[Action item]:
Give the number of lines in the data that contain the word "السياحية"; no other text is needed.

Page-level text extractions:
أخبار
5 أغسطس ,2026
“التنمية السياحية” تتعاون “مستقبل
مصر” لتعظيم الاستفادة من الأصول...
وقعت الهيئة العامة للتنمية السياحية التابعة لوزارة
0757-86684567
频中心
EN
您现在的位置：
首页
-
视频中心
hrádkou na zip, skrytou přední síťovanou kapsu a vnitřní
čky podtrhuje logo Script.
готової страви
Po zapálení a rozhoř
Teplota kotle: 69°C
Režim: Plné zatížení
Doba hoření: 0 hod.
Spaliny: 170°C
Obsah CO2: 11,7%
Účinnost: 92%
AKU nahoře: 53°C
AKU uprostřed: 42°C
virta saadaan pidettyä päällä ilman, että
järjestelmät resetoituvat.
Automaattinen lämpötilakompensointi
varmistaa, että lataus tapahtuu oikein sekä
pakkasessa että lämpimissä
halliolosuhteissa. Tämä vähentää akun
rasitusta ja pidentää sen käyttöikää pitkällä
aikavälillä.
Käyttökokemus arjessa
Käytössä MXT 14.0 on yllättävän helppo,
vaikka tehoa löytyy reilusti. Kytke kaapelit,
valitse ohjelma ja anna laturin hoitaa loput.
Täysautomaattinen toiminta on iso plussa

* * *

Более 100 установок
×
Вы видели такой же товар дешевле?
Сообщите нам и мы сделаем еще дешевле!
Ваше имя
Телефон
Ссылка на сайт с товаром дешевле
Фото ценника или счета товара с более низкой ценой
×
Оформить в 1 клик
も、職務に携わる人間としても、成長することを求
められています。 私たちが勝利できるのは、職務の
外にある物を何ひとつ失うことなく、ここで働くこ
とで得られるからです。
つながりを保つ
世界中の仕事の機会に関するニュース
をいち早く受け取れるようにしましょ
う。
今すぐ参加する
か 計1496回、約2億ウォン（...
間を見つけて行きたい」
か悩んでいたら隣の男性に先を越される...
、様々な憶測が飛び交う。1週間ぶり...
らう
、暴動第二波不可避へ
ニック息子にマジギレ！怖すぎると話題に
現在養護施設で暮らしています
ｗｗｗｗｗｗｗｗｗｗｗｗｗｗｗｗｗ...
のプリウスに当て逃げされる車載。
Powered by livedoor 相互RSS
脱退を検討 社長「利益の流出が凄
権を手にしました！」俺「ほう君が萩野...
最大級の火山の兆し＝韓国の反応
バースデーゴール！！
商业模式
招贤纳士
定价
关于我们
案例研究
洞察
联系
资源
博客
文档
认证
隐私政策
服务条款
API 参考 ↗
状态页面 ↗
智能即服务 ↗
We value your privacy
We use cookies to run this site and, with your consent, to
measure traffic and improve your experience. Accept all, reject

[Answer box]:
2